The progression from Division Two to the first tier is dramatic and double -edged. Home games against Cork and Clare mark a welcome return to top-flight games in the county. But with a visit to All-Ireland champions Limerick also on their schedule, it promises to be a season of steep learning.
Offaly came through the Christy Ring handsomely, eclipsing Derry by 21 points in the final.
Afterwards, Fennelly correctly observed that the GAA was paying little more than lip service to the second- and third-tier competitions. After a playing career on a team that was at the epicentre of the sport, Fennelly understood better than most the importance of visibility for the next generation of hurlers. And it matters that someone with Fennelly’s experience and voice is stepping up to bat for Offaly – and the other counties striving to improve.

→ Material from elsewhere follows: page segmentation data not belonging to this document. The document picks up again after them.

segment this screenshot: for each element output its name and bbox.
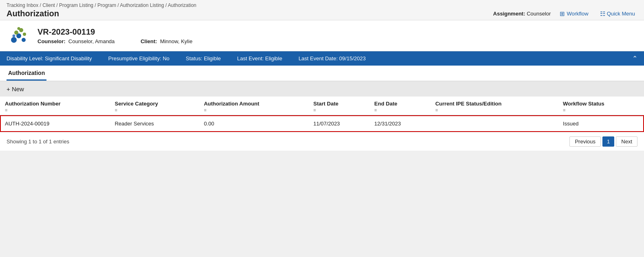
client-info: Client: Minnow, Kylie — [141, 38, 205, 44]
app-logo — [7, 24, 31, 47]
quickmenu-button[interactable]: ☷ Quick Menu — [598, 9, 637, 18]
service-category-filter-icon[interactable]: ≡ — [115, 108, 194, 112]
service-category-cell: Reader Services — [110, 115, 199, 132]
end-date-cell: 12/31/2023 — [369, 115, 430, 132]
end-date-filter-icon[interactable]: ≡ — [374, 108, 426, 112]
quickmenu-icon: ☷ — [600, 10, 605, 18]
disability-level: Disability Level: Significant Disability — [7, 55, 92, 62]
svg-point-7 — [13, 35, 15, 37]
col-start-date: Start Date ≡ — [309, 97, 370, 115]
col-auth-amount: Authorization Amount ≡ — [199, 97, 309, 115]
svg-point-5 — [23, 33, 26, 36]
svg-point-2 — [22, 38, 26, 42]
toolbar: + New — [0, 81, 644, 97]
client-details: VR-2023-00119 Counselor: Counselor, Aman… — [37, 27, 217, 44]
header-right: Assignment: Counselor ⊞ Workflow ☷ Quick… — [493, 9, 637, 18]
client-meta: Counselor: Counselor, Amanda Client: Min… — [37, 38, 217, 44]
tab-authorization[interactable]: Authorization — [7, 66, 46, 81]
presumptive-eligibility: Presumptive Eligibility: No — [108, 55, 170, 62]
page-title: Authorization — [7, 9, 59, 18]
start-date-cell: 11/07/2023 — [309, 115, 370, 132]
col-ipe-status: Current IPE Status/Edition ≡ — [430, 97, 558, 115]
svg-point-0 — [11, 37, 17, 43]
ipe-status-filter-icon[interactable]: ≡ — [435, 108, 553, 112]
assignment-info: Assignment: Counselor — [493, 11, 551, 17]
ipe-status-cell — [430, 115, 558, 132]
col-end-date: End Date ≡ — [369, 97, 430, 115]
tab-bar: Authorization — [0, 66, 644, 81]
auth-amount-cell: 0.00 — [199, 115, 309, 132]
counselor-info: Counselor: Counselor, Amanda — [37, 38, 128, 44]
breadcrumb: Tracking Inbox / Client / Program Listin… — [7, 2, 637, 8]
table-section: Authorization Number ≡ Service Category … — [0, 97, 644, 132]
pagination: Previous 1 Next — [569, 136, 637, 147]
page-number: 1 — [602, 136, 614, 147]
main-content: Authorization + New Authorization Number… — [0, 66, 644, 151]
authorization-table: Authorization Number ≡ Service Category … — [0, 97, 644, 132]
workflow-status-cell: Issued — [558, 115, 644, 132]
svg-point-3 — [14, 31, 18, 35]
workflow-status-filter-icon[interactable]: ≡ — [563, 108, 639, 112]
last-event: Last Event: Eligible — [237, 55, 282, 62]
table-body: AUTH-2024-00019Reader Services0.0011/07/… — [0, 115, 644, 132]
showing-text: Showing 1 to 1 of 1 entries — [7, 138, 69, 145]
workflow-icon: ⊞ — [560, 10, 565, 18]
svg-point-6 — [18, 27, 20, 30]
status-field: Status: Eligible — [186, 55, 221, 62]
workflow-button[interactable]: ⊞ Workflow — [557, 9, 591, 18]
prev-button[interactable]: Previous — [569, 136, 601, 147]
auth-amount-filter-icon[interactable]: ≡ — [204, 108, 304, 112]
table-header-row: Authorization Number ≡ Service Category … — [0, 97, 644, 115]
new-button[interactable]: + New — [7, 86, 24, 92]
start-date-filter-icon[interactable]: ≡ — [313, 108, 365, 112]
status-bar: Disability Level: Significant Disability… — [0, 51, 644, 66]
auth-number-filter-icon[interactable]: ≡ — [5, 108, 105, 112]
col-service-category: Service Category ≡ — [110, 97, 199, 115]
status-bar-chevron-icon[interactable]: ⌃ — [632, 55, 637, 62]
col-auth-number: Authorization Number ≡ — [0, 97, 110, 115]
client-info-bar: VR-2023-00119 Counselor: Counselor, Aman… — [0, 20, 644, 51]
table-row[interactable]: AUTH-2024-00019Reader Services0.0011/07/… — [0, 115, 644, 132]
top-header: Tracking Inbox / Client / Program Listin… — [0, 0, 644, 20]
auth-number-cell: AUTH-2024-00019 — [0, 115, 110, 132]
table-footer: Showing 1 to 1 of 1 entries Previous 1 N… — [0, 132, 644, 151]
client-id: VR-2023-00119 — [37, 27, 217, 37]
next-button[interactable]: Next — [616, 136, 637, 147]
last-event-date: Last Event Date: 09/15/2023 — [298, 55, 366, 62]
col-workflow-status: Workflow Status ≡ — [558, 97, 644, 115]
status-bar-items: Disability Level: Significant Disability… — [7, 55, 632, 62]
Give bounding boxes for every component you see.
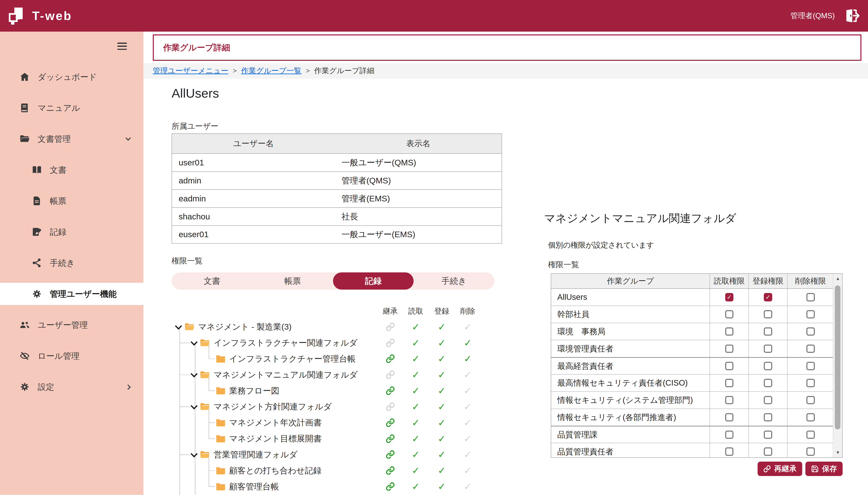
tree-col-inherit: 継承 — [378, 306, 402, 316]
register-permission-checkbox[interactable] — [764, 413, 772, 422]
delete-permission-checkbox[interactable] — [806, 327, 815, 336]
sidebar-item-document-management[interactable]: 文書管理 — [0, 128, 143, 150]
expand-arrow-icon[interactable] — [191, 450, 197, 457]
sidebar-item-records[interactable]: 記録 — [0, 221, 143, 243]
tree-row[interactable]: マネジメント目標展開書 — [172, 431, 504, 447]
tree-row[interactable]: インフラストラクチャー関連フォルダ — [172, 335, 504, 351]
sidebar-item-settings[interactable]: 設定 — [0, 376, 143, 398]
register-permission-checkbox[interactable] — [764, 310, 772, 319]
brand[interactable]: T-web — [6, 7, 72, 25]
delete-check — [456, 463, 480, 479]
tree-row[interactable]: マネジメント年次計画書 — [172, 415, 504, 431]
folder-label[interactable]: インフラストラクチャー管理台帳 — [229, 353, 355, 364]
folder-label[interactable]: マネジメント年次計画書 — [229, 417, 322, 428]
register-permission-checkbox[interactable] — [764, 345, 772, 353]
folder-detail-note: 個別の権限が設定されています — [548, 240, 654, 250]
delete-permission-checkbox[interactable] — [806, 413, 815, 422]
tab-label: 帳票 — [284, 275, 301, 287]
scrollbar[interactable]: ▲ ▼ — [833, 274, 842, 457]
group-permissions-table: 作業グループ 読取権限 登録権限 削除権限 AllUsers 幹部社員 環境 事… — [551, 273, 843, 458]
folder-label[interactable]: 顧客管理台帳 — [229, 481, 279, 492]
register-permission-checkbox[interactable] — [764, 293, 772, 302]
tab-records[interactable]: 記録 — [333, 272, 414, 290]
expand-arrow-icon[interactable] — [191, 339, 197, 346]
group-name: 環境管理責任者 — [551, 340, 710, 357]
expand-arrow-icon[interactable] — [191, 403, 197, 409]
expand-arrow-icon[interactable] — [175, 323, 182, 329]
folder-label[interactable]: 営業管理関連フォルダ — [213, 449, 297, 460]
tab-forms[interactable]: 帳票 — [252, 272, 333, 290]
table-row: 品質管理責任者 — [551, 443, 834, 458]
sidebar-item-dashboard[interactable]: ダッシュボード — [0, 66, 143, 88]
register-permission-checkbox[interactable] — [764, 447, 772, 456]
read-permission-checkbox[interactable] — [725, 345, 734, 353]
read-permission-checkbox[interactable] — [725, 293, 734, 302]
read-permission-checkbox[interactable] — [725, 396, 734, 405]
expand-arrow-icon[interactable] — [191, 370, 197, 377]
scroll-up-icon[interactable]: ▲ — [833, 274, 843, 283]
sidebar-item-manual[interactable]: マニュアル — [0, 97, 143, 119]
register-permission-checkbox[interactable] — [764, 396, 772, 405]
tree-row[interactable]: マネジメント方針関連フォルダ — [172, 399, 504, 415]
logout-icon[interactable] — [844, 7, 860, 24]
tree-row[interactable]: インフラストラクチャー管理台帳 — [172, 351, 504, 367]
delete-permission-checkbox[interactable] — [806, 431, 815, 439]
sidebar-item-label: 帳票 — [50, 195, 66, 207]
register-permission-checkbox[interactable] — [764, 379, 772, 387]
sidebar-item-admin-user-functions[interactable]: 管理ユーザー機能 — [0, 283, 143, 305]
tab-documents[interactable]: 文書 — [172, 272, 252, 290]
read-permission-checkbox[interactable] — [725, 413, 734, 422]
register-permission-checkbox[interactable] — [764, 327, 772, 336]
folder-label[interactable]: インフラストラクチャー関連フォルダ — [213, 337, 358, 348]
folder-label[interactable]: マネジメント - 製造業(3) — [198, 321, 292, 332]
read-permission-checkbox[interactable] — [725, 379, 734, 387]
tree-row[interactable]: 顧客管理台帳 — [172, 479, 504, 495]
scroll-down-icon[interactable]: ▼ — [833, 448, 843, 457]
scrollbar-thumb[interactable] — [835, 285, 840, 429]
delete-permission-checkbox[interactable] — [806, 379, 815, 387]
folder-label[interactable]: 顧客との打ち合わせ記録 — [229, 465, 322, 476]
read-permission-checkbox[interactable] — [725, 327, 734, 336]
read-permission-checkbox[interactable] — [725, 431, 734, 439]
inherit-link-icon — [378, 415, 402, 431]
register-permission-checkbox[interactable] — [764, 362, 772, 370]
menu-toggle-icon[interactable] — [117, 42, 127, 50]
tree-row[interactable]: 業務フロー図 — [172, 383, 504, 399]
col-read-permission: 読取権限 — [710, 274, 749, 288]
folder-label[interactable]: マネジメント方針関連フォルダ — [213, 401, 332, 412]
delete-permission-checkbox[interactable] — [806, 310, 815, 319]
breadcrumb-separator: > — [233, 67, 237, 74]
tree-row[interactable]: 顧客との打ち合わせ記録 — [172, 463, 504, 479]
sidebar-item-documents[interactable]: 文書 — [0, 159, 143, 181]
read-permission-checkbox[interactable] — [725, 310, 734, 319]
folder-label[interactable]: マネジメントマニュアル関連フォルダ — [213, 369, 358, 380]
sidebar-item-role-management[interactable]: ロール管理 — [0, 345, 143, 367]
folder-detail-title: マネジメントマニュアル関連フォルダ — [544, 211, 736, 226]
inherit-link-icon — [378, 351, 402, 367]
sidebar-item-user-management[interactable]: ユーザー管理 — [0, 314, 143, 336]
save-button[interactable]: 保存 — [805, 462, 843, 476]
folder-icon — [215, 434, 226, 443]
sidebar-item-forms[interactable]: 帳票 — [0, 190, 143, 212]
tree-row[interactable]: 営業管理関連フォルダ — [172, 447, 504, 463]
folder-icon — [215, 354, 226, 363]
read-permission-checkbox[interactable] — [725, 447, 734, 456]
tab-procedures[interactable]: 手続き — [414, 272, 494, 290]
inherit-link-icon — [378, 383, 402, 399]
tree-row[interactable]: マネジメントマニュアル関連フォルダ — [172, 367, 504, 383]
delete-permission-checkbox[interactable] — [806, 396, 815, 405]
breadcrumb-link-group-list[interactable]: 作業グループ一覧 — [241, 66, 301, 76]
breadcrumb-link-admin-menu[interactable]: 管理ユーザーメニュー — [153, 66, 228, 76]
delete-permission-checkbox[interactable] — [806, 345, 815, 353]
delete-permission-checkbox[interactable] — [806, 293, 815, 302]
reinherit-button[interactable]: 再継承 — [758, 462, 802, 476]
folder-label[interactable]: 業務フロー図 — [229, 385, 279, 396]
delete-permission-checkbox[interactable] — [806, 447, 815, 456]
tree-row[interactable]: マネジメント - 製造業(3) — [172, 319, 504, 335]
delete-permission-checkbox[interactable] — [806, 362, 815, 370]
register-permission-checkbox[interactable] — [764, 431, 772, 439]
read-permission-checkbox[interactable] — [725, 362, 734, 370]
table-header-row: 作業グループ 読取権限 登録権限 削除権限 — [551, 274, 834, 289]
sidebar-item-procedures[interactable]: 手続き — [0, 252, 143, 274]
folder-label[interactable]: マネジメント目標展開書 — [229, 433, 322, 444]
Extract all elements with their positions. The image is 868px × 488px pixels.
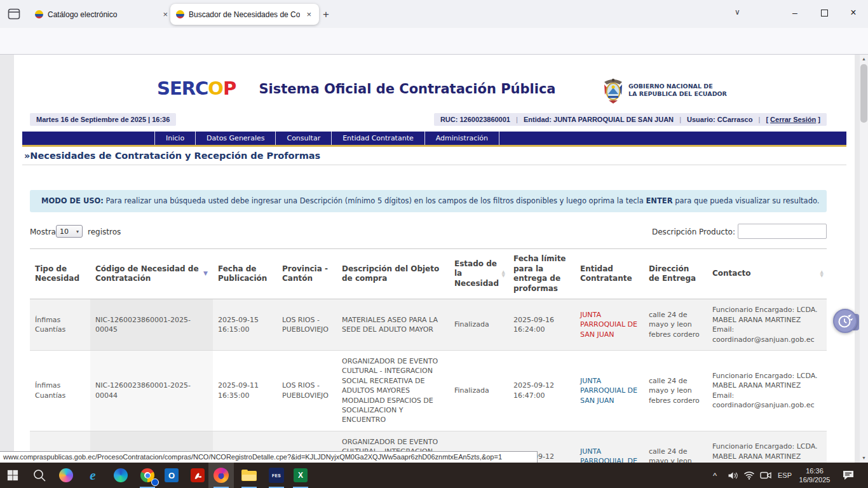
firefox-view-icon <box>8 8 20 20</box>
cell-fecha-publicacion: 2025-09-15 16:15:00 <box>213 299 277 351</box>
nav-item-administracion[interactable]: Administración <box>424 132 499 145</box>
cell-direccion: calle 24 de mayo y leon febres cordero <box>644 431 707 463</box>
ruc-value: 1260023860001 <box>459 116 510 123</box>
header-provincia-canton[interactable]: Provincia - Cantón <box>277 249 337 299</box>
chrome-profile-badge <box>151 478 159 486</box>
government-logo-text: GOBIERNO NACIONAL DE LA REPUBLICA DEL EC… <box>628 83 727 98</box>
taskbar-copilot[interactable] <box>53 463 79 488</box>
nav-item-entidad-contratante[interactable]: Entidad Contratante <box>331 132 424 145</box>
contact-email: coordinador@sanjuan.gob.ec <box>712 335 822 344</box>
scrollbar-thumb[interactable] <box>860 64 867 123</box>
taskbar-outlook[interactable]: O <box>159 463 184 488</box>
sercop-logo-p: P <box>223 78 236 99</box>
usage-note: MODO DE USO: Para realizar una búsqueda … <box>30 190 827 212</box>
header-fecha-publicacion[interactable]: Fecha de Publicación <box>213 249 277 299</box>
taskbar-fes-app[interactable]: FES <box>264 463 289 488</box>
taskbar-file-explorer[interactable] <box>236 463 262 488</box>
entity-link[interactable]: JUNTA PARROQUIAL DE SAN JUAN <box>580 311 637 339</box>
window-maximize-button[interactable] <box>810 0 839 25</box>
records-per-page-select[interactable]: 10 ▾ <box>56 225 83 238</box>
taskbar-firefox[interactable] <box>208 463 234 488</box>
window-minimize-button[interactable]: – <box>780 0 810 25</box>
date-time-bar: Martes 16 de Septiembre de 2025 | 16:36 <box>30 113 176 126</box>
ruc-label: RUC: <box>440 116 458 123</box>
acrobat-icon <box>191 468 205 482</box>
header-label: Estado de la Necesidad <box>454 259 499 288</box>
firefox-view-button[interactable] <box>5 6 23 22</box>
start-button[interactable] <box>0 463 25 488</box>
cell-codigo: NIC-1260023860001-2025-00044 <box>90 350 213 431</box>
tray-meet-now[interactable] <box>757 463 774 488</box>
header-estado-necesidad[interactable]: Estado de la Necesidad▲▼ <box>449 249 508 299</box>
tray-volume[interactable] <box>724 463 741 488</box>
action-center-button[interactable] <box>837 463 859 488</box>
sort-both-icon[interactable]: ▲▼ <box>502 270 505 278</box>
meet-now-icon <box>760 471 771 480</box>
cell-fecha-limite: 2025-09-16 16:24:00 <box>508 299 575 351</box>
language-indicator[interactable]: ESP <box>774 463 796 488</box>
tray-clock[interactable]: 16:36 16/9/2025 <box>796 463 834 488</box>
cell-contacto: Funcionario Encargado: LCDA. MABEL ARANA… <box>707 431 827 463</box>
sort-desc-glyph: ▼ <box>502 274 505 278</box>
cell-entidad: JUNTA PARROQUIAL DE SAN JUAN <box>575 350 644 431</box>
header-entidad-contratante[interactable]: Entidad Contratante <box>575 249 644 299</box>
header-label: Fecha de Publicación <box>218 264 267 283</box>
product-filter-input[interactable] <box>738 224 827 239</box>
header-direccion-entrega[interactable]: Dirección de Entrega <box>644 249 707 299</box>
usage-note-text2: para que pueda visualizar su resultado. <box>673 196 820 205</box>
page-main-title: Sistema Oficial de Contratación Pública <box>259 81 555 97</box>
contact-funcionario: Funcionario Encargado: LCDA. MABEL ARANA… <box>712 442 822 461</box>
cell-direccion: calle 24 de mayo y leon febres cordero <box>644 350 707 431</box>
header-fecha-limite[interactable]: Fecha límite para la entrega de proforma… <box>508 249 575 299</box>
main-navigation: Inicio Datos Generales Consultar Entidad… <box>22 132 846 145</box>
tab-close-icon[interactable]: × <box>161 10 170 19</box>
chevron-down-icon: ▾ <box>76 229 79 234</box>
cell-provincia: LOS RIOS - PUEBLOVIEJO <box>277 350 337 431</box>
divider <box>22 165 846 165</box>
list-all-tabs-button[interactable]: ∨ <box>735 8 740 17</box>
tray-show-hidden-icons[interactable]: ^ <box>707 463 723 488</box>
cell-descripcion: ORGANIZADOR DE EVENTO CULTURAL - INTEGRA… <box>337 350 449 431</box>
tab-catalogo-electronico[interactable]: Catálogo electrónico × <box>29 4 175 25</box>
header-label: Tipo de Necesidad <box>35 264 79 283</box>
entity-link[interactable]: JUNTA PARROQUIAL DE SAN JUAN <box>580 447 637 463</box>
entity-link[interactable]: JUNTA PARROQUIAL DE SAN JUAN <box>580 377 637 405</box>
cell-direccion: calle 24 de mayo y leon febres cordero <box>644 299 707 351</box>
nav-item-consultar[interactable]: Consultar <box>275 132 331 145</box>
new-tab-button[interactable]: + <box>318 6 334 23</box>
sort-both-icon[interactable]: ▲▼ <box>820 270 824 278</box>
session-bar: RUC: 1260023860001 | Entidad: JUNTA PARR… <box>434 113 827 126</box>
header-codigo-necesidad[interactable]: Código de Necesidad de Contratación▼ <box>90 249 213 299</box>
taskbar-acrobat[interactable] <box>185 463 210 488</box>
sort-descending-icon[interactable]: ▼ <box>203 270 208 278</box>
scrollbar-down-icon[interactable]: ▼ <box>860 454 868 463</box>
contact-email: coordinador@sanjuan.gob.ec <box>712 400 822 410</box>
header-tipo-necesidad[interactable]: Tipo de Necesidad <box>30 249 90 299</box>
separator: | <box>758 116 760 123</box>
header-descripcion-objeto[interactable]: Descripción del Objeto de compra <box>337 249 449 299</box>
records-per-page-value: 10 <box>60 227 69 236</box>
timer-widget[interactable] <box>833 309 857 333</box>
cell-codigo: NIC-1260023860001-2025-00045 <box>90 299 213 351</box>
table-row: Ínfimas Cuantías NIC-1260023860001-2025-… <box>30 350 827 431</box>
taskbar-search-button[interactable] <box>27 463 52 488</box>
tray-wifi[interactable] <box>741 463 757 488</box>
page-scrollbar[interactable]: ▲ ▼ <box>860 55 868 463</box>
taskbar-edge[interactable] <box>108 463 133 488</box>
taskbar-excel[interactable]: X <box>288 463 313 488</box>
nav-items: Inicio Datos Generales Consultar Entidad… <box>154 132 499 145</box>
window-close-button[interactable]: × <box>839 0 868 25</box>
logout-link[interactable]: Cerrar Sesión <box>770 116 816 123</box>
contact-funcionario: Funcionario Encargado: LCDA. MABEL ARANA… <box>712 371 822 391</box>
nav-item-inicio[interactable]: Inicio <box>154 132 195 145</box>
entity-value: JUNTA PARROQUIAL DE SAN JUAN <box>553 116 674 123</box>
scrollbar-up-icon[interactable]: ▲ <box>860 55 868 64</box>
taskbar-chrome[interactable] <box>135 463 160 488</box>
nav-item-datos-generales[interactable]: Datos Generales <box>195 132 275 145</box>
wifi-icon <box>743 471 755 480</box>
tab-close-icon[interactable]: × <box>304 10 313 19</box>
tab-buscador-necesidades[interactable]: Buscador de Necesidades de Co × <box>170 4 319 25</box>
header-contacto[interactable]: Contacto▲▼ <box>707 249 827 299</box>
taskbar-internet-explorer[interactable]: e <box>80 463 105 488</box>
header-label: Fecha límite para la entrega de proforma… <box>513 254 566 293</box>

“Yeah, he has achieved everything as a player,” says Kelly. “And there are no two ways about it: he is an excellent manager. I have got to see first hand over the past two years how committed, firstly, he is to the Offaly project. He is very hands-on with the coaching side of things, constantly enquiring is there a better way to do things. He has a great understanding of strength and conditioning and the medical side of things.
“He really is an all-rounder in terms of management. And his calmness in the dressing room has been so important. We took some hits in the first year we were involved but we took it on the chin and assessed if we were on the right path. He has been a driving influence.
"But I have to say that from Michael Duignan down through the county board and down to Christy Todd and Eugene with the Faithful Fields, there is a real sense of everyone on the one page now over there. That is critically important because we will have difficult days when we are facing powerful teams and those are the days when we will lean heavily on everyone's guidance."
They face the first of those powerful teams this afternoon. The Offaly crowd will head to the seaside with raincoats and fingers crossed. A win would be special and perhaps too much to ask; for now, it’s enough to be back.